I have a two-color pen system that I (loosely) follow. Black are my ramblings, personal notes and lists; blue are my reading notes or specific program notes. If I’m reading a book and jotting down notes, out comes the blue pen. If I’m on a tele-call or taking a class; again with the blue pen. That way, I go back and can flip through and find my notes fairly easily.

A final note on systems and organization:

Of course, there’s a lot more than just a list and a highlighter–I use calendars, visioning days, big maps, plans, online notes, Evernote, Google Docs, and many other tools. More on that later. For now:

“The only system you need is the system that works” – tweet!

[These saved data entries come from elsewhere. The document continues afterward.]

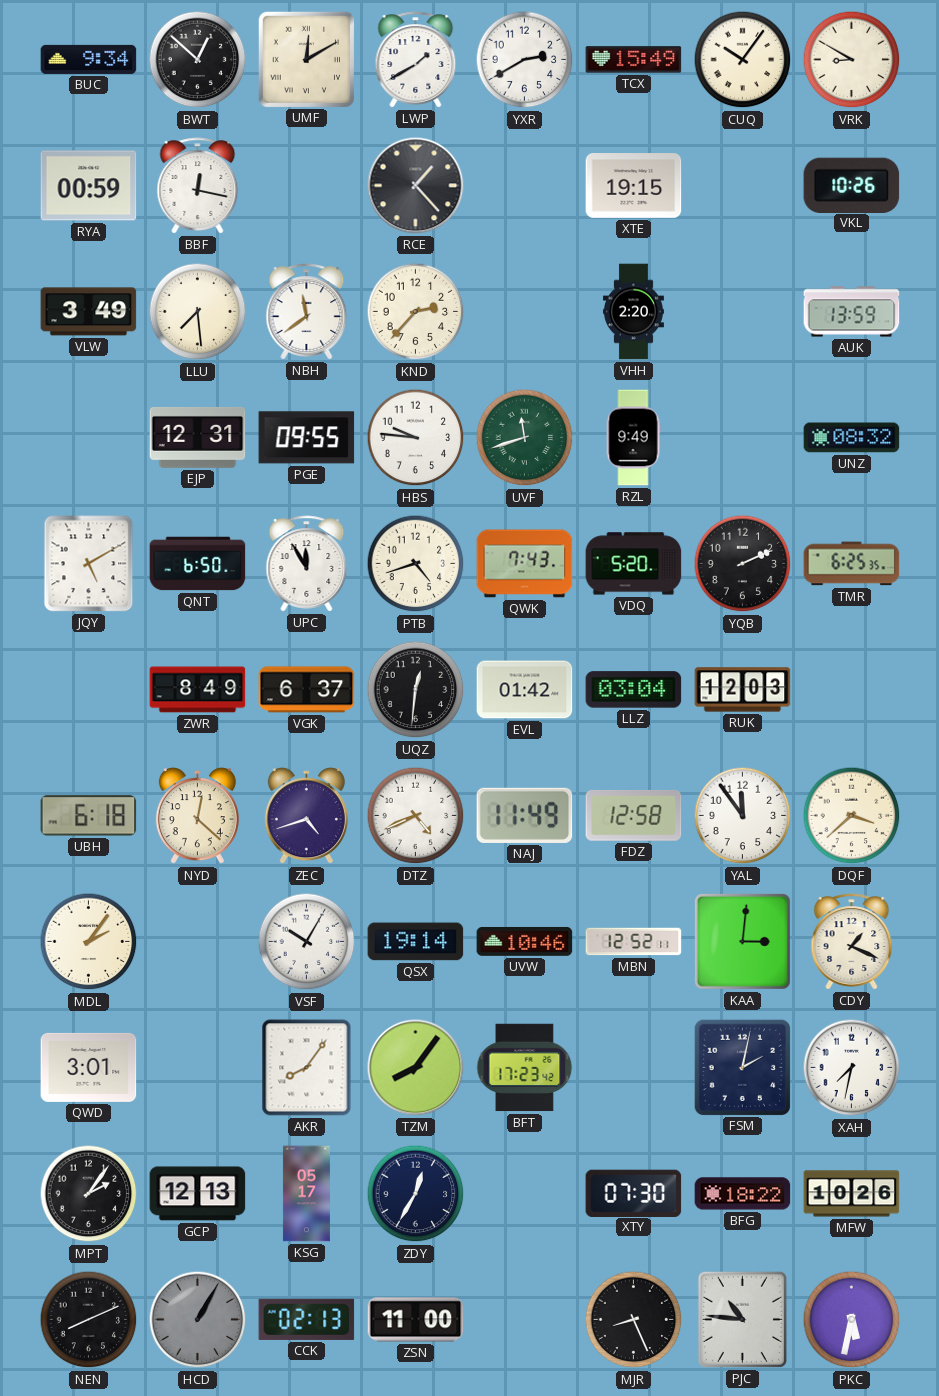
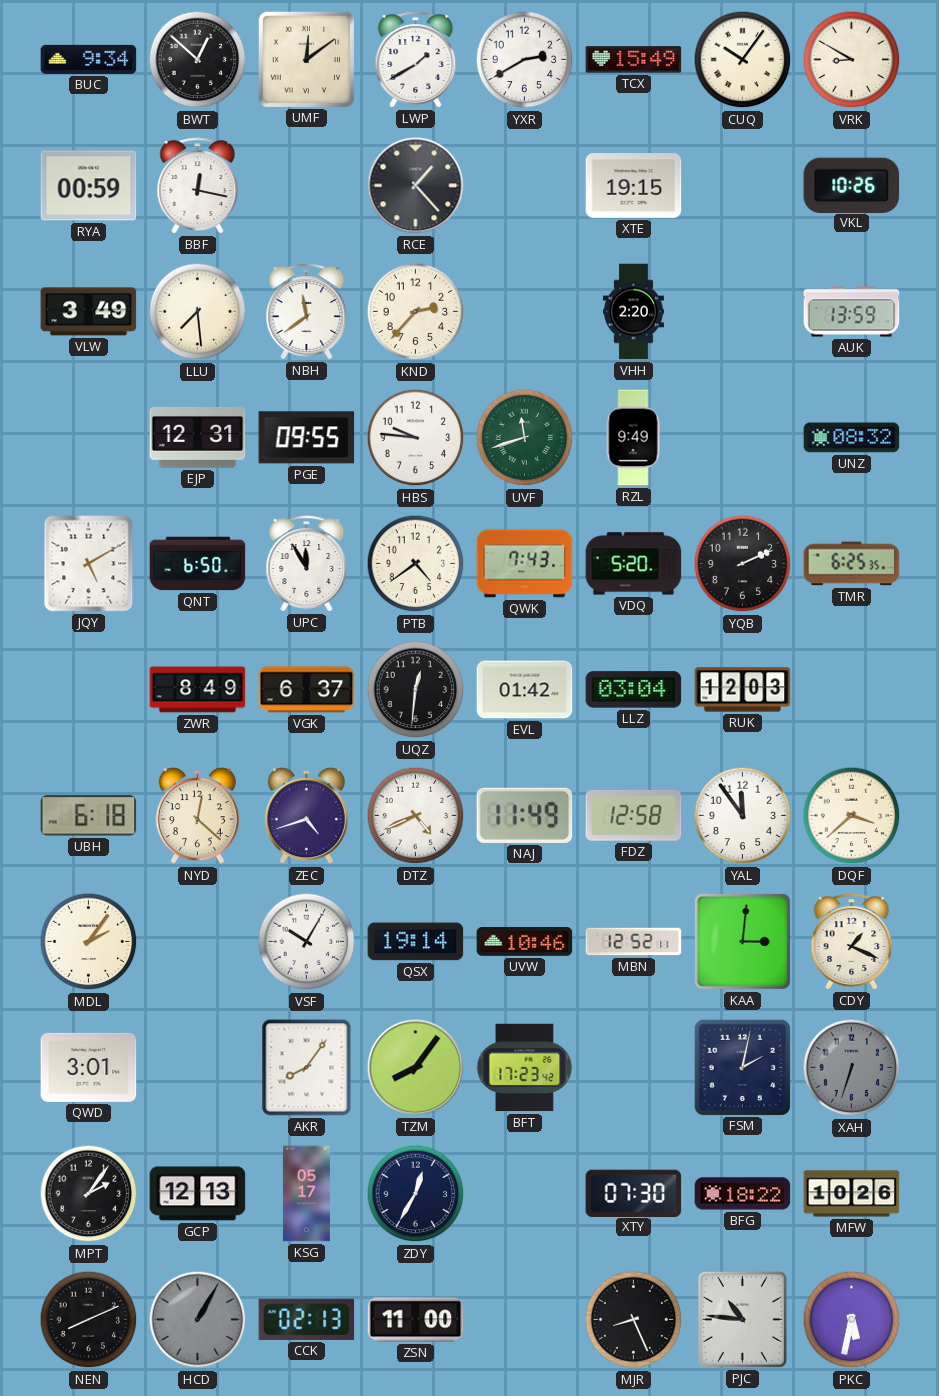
UMF: 12:10 -> 12:09
PTB: 4:42 -> 4:39
XAH: 7:32 -> 6:33
XAH dial: white -> grey
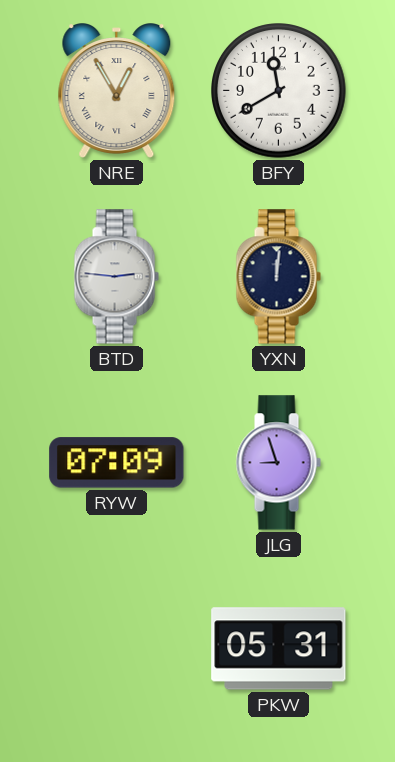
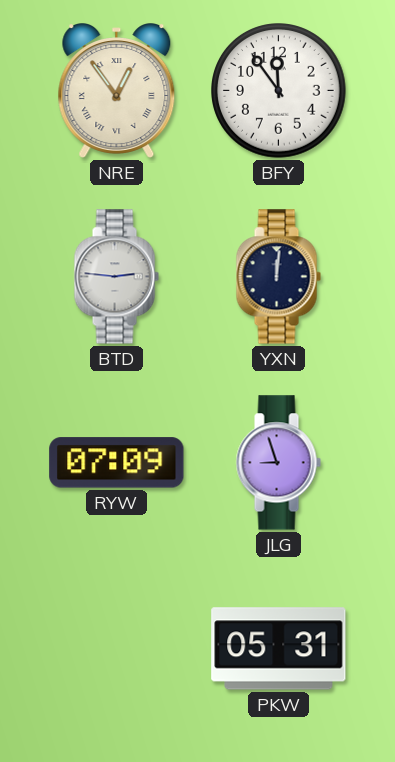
NRE: 12:55 -> 12:54
BFY: 11:40 -> 11:54
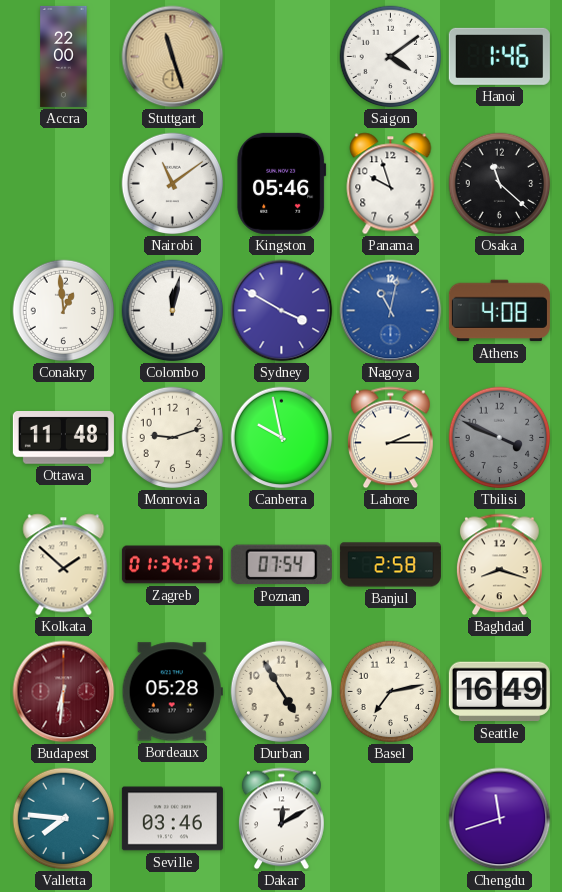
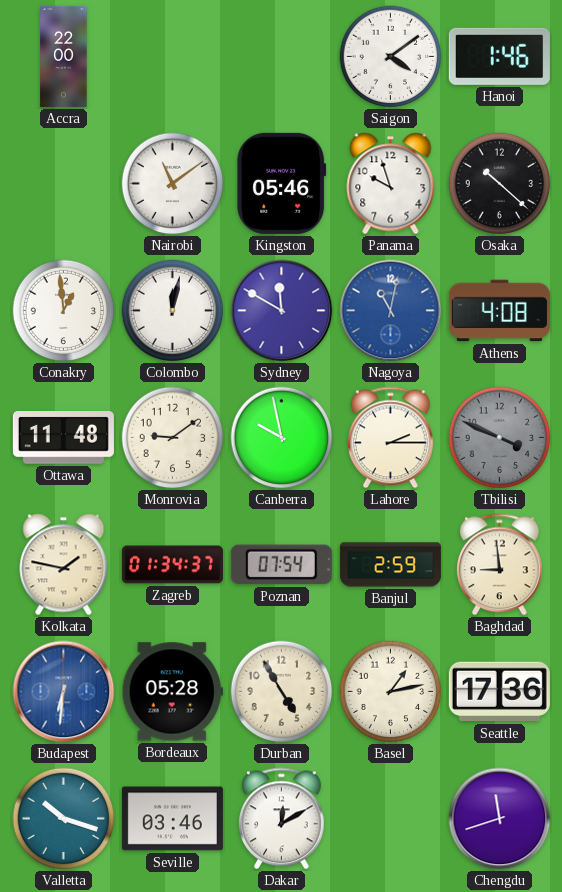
Stuttgart: 11:27 -> none
Osaka: 11:22 -> 10:22
Sydney: 3:50 -> 11:50
Monrovia: 9:12 -> 9:09
Kolkata: 1:52 -> 1:47
Banjul: 2:58 -> 2:59
Baghdad: 8:18 -> 8:59
Budapest dial: burgundy -> blue
Basel: 7:13 -> 1:13
Seattle: 16:49 -> 17:36
Valletta: 7:46 -> 10:18
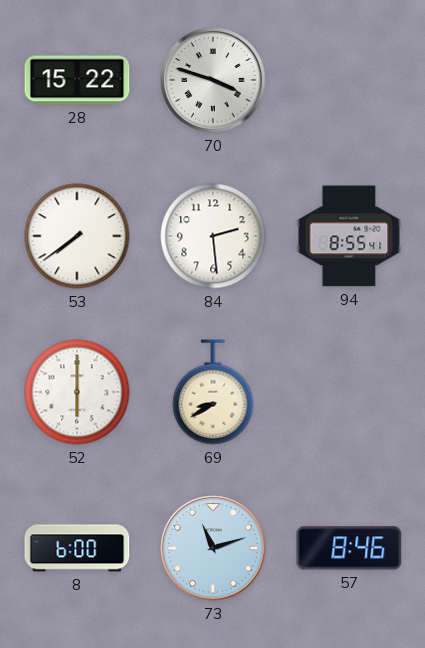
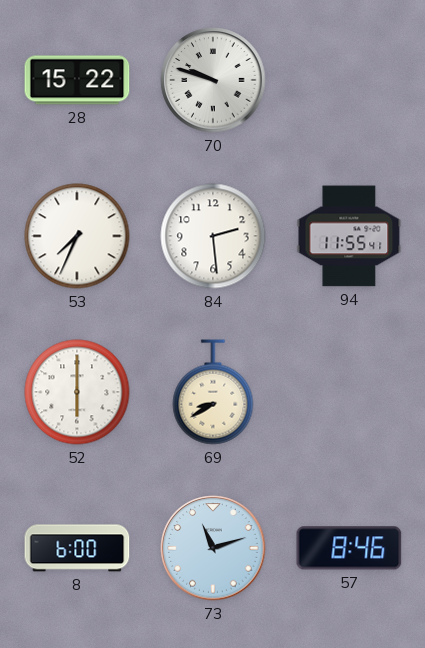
70: 3:48 -> 9:48
53: 7:39 -> 7:34
94: 8:55 -> 11:55
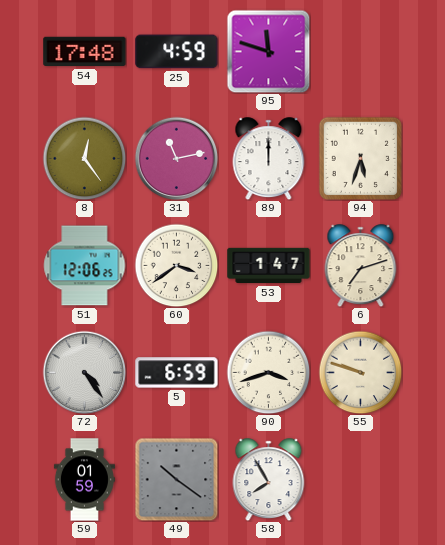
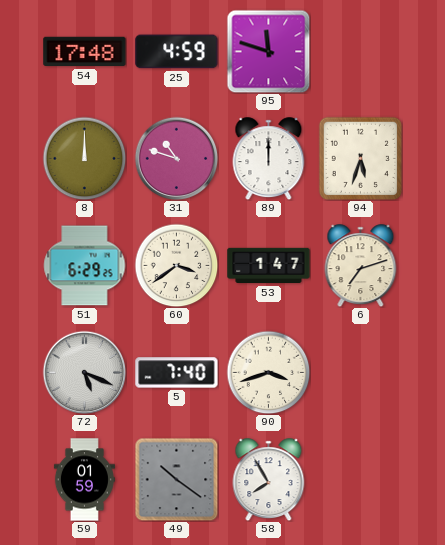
8: 12:24 -> 12:00
31: 11:13 -> 10:48
51: 12:06 -> 6:29
72: 4:24 -> 5:19
5: 6:59 -> 7:40
55: 9:48 -> none
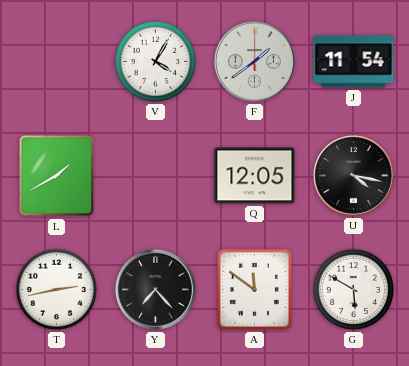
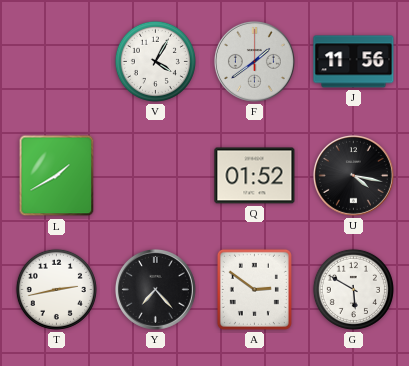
J: 11:54 -> 11:56
Q: 12:05 -> 01:52
A: 11:51 -> 2:51
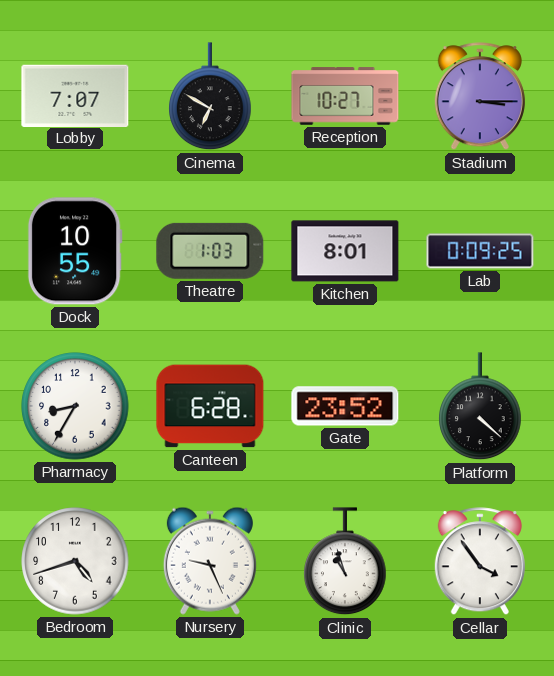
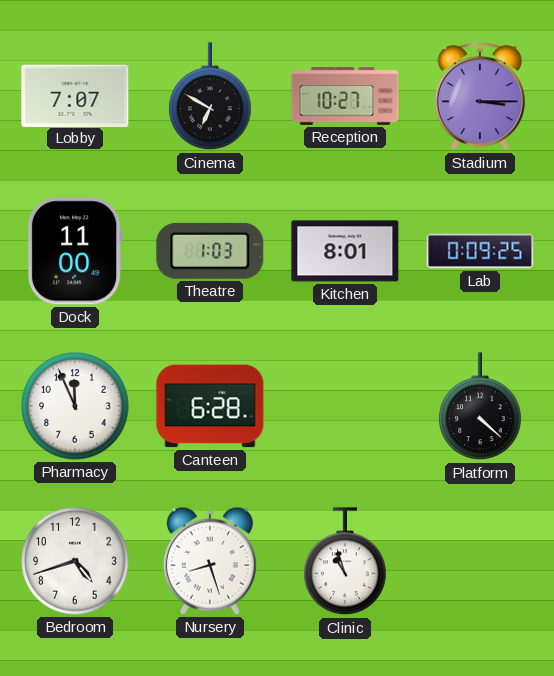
Dock: 10:55 -> 11:00
Pharmacy: 8:35 -> 11:56
Gate: 23:52 -> none
Nursery: 9:26 -> 8:27
Cellar: 3:54 -> none
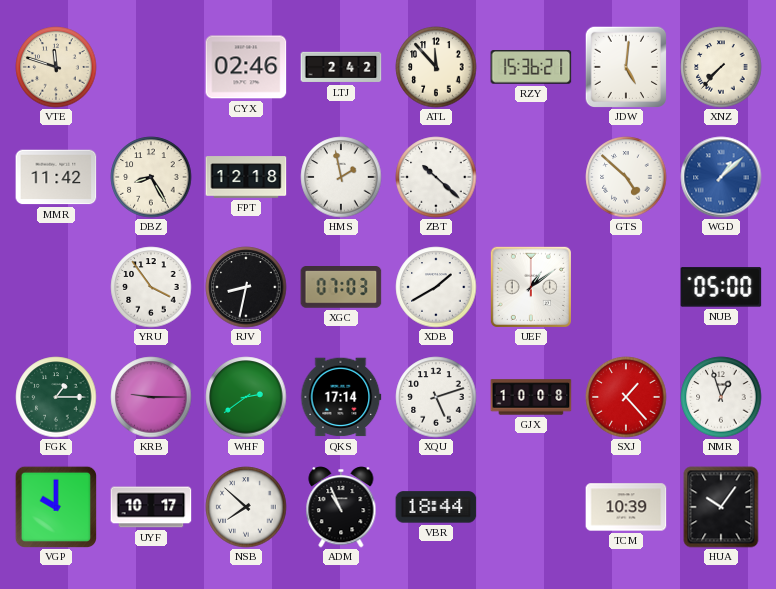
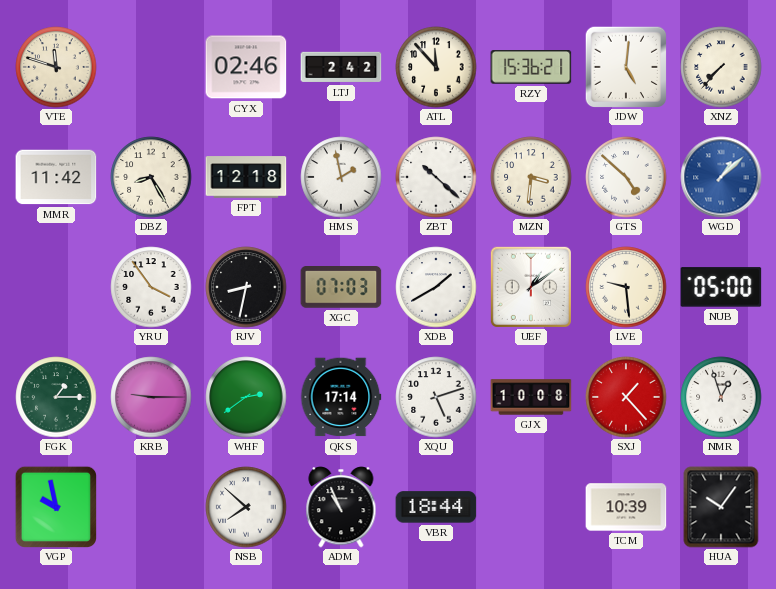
MZN: none -> 3:31
LVE: none -> 9:29
VGP: 10:00 -> 9:58
UYF: 10:17 -> none
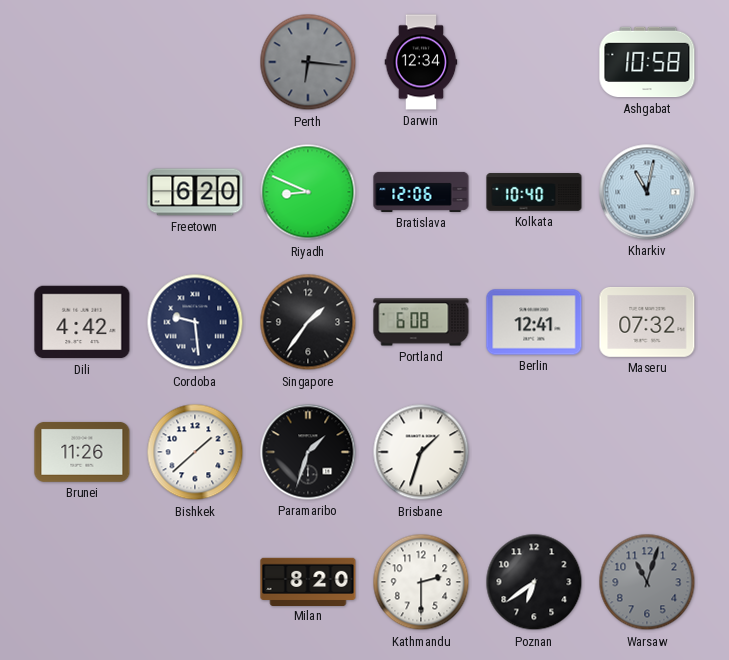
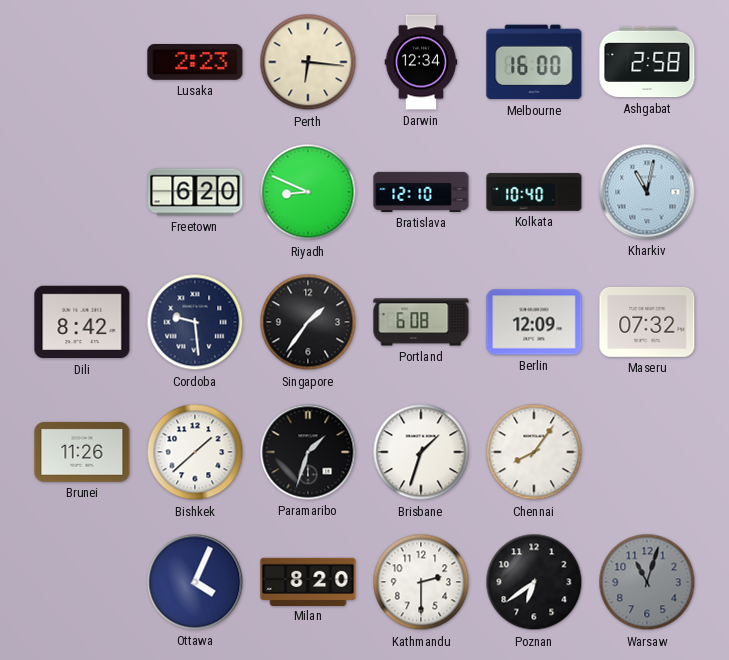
Lusaka: none -> 2:23
Perth dial: grey -> cream
Melbourne: none -> 16:00
Ashgabat: 10:58 -> 2:58
Bratislava: 12:06 -> 12:10
Dili: 4:42 -> 8:42
Berlin: 12:41 -> 12:09
Chennai: none -> 8:06
Ottawa: none -> 4:04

The ultimate metric for me, however, is whether or not I’m getting what I want. “The only system you need is the system that works” is one of my key phrases for evaluating–you don’t need to adopt any new systems or strategies unless you want to make a specific change. You don’t need to fix what’s not broken! If you’re not saving any money and want to save more, change the system (the one you’re using isn’t working). If you like the outcome you’re getting, however, you don’t necessarily need to switch things up, unless you’re up for an experiment.

The only system you need–is the one that works for you.

What other tips and tricks would you like to know about? I’m happy to share tons of my how-to’s and systems, and I hope to share a lot more of these in the near future. What works for you? What do you want to know more about?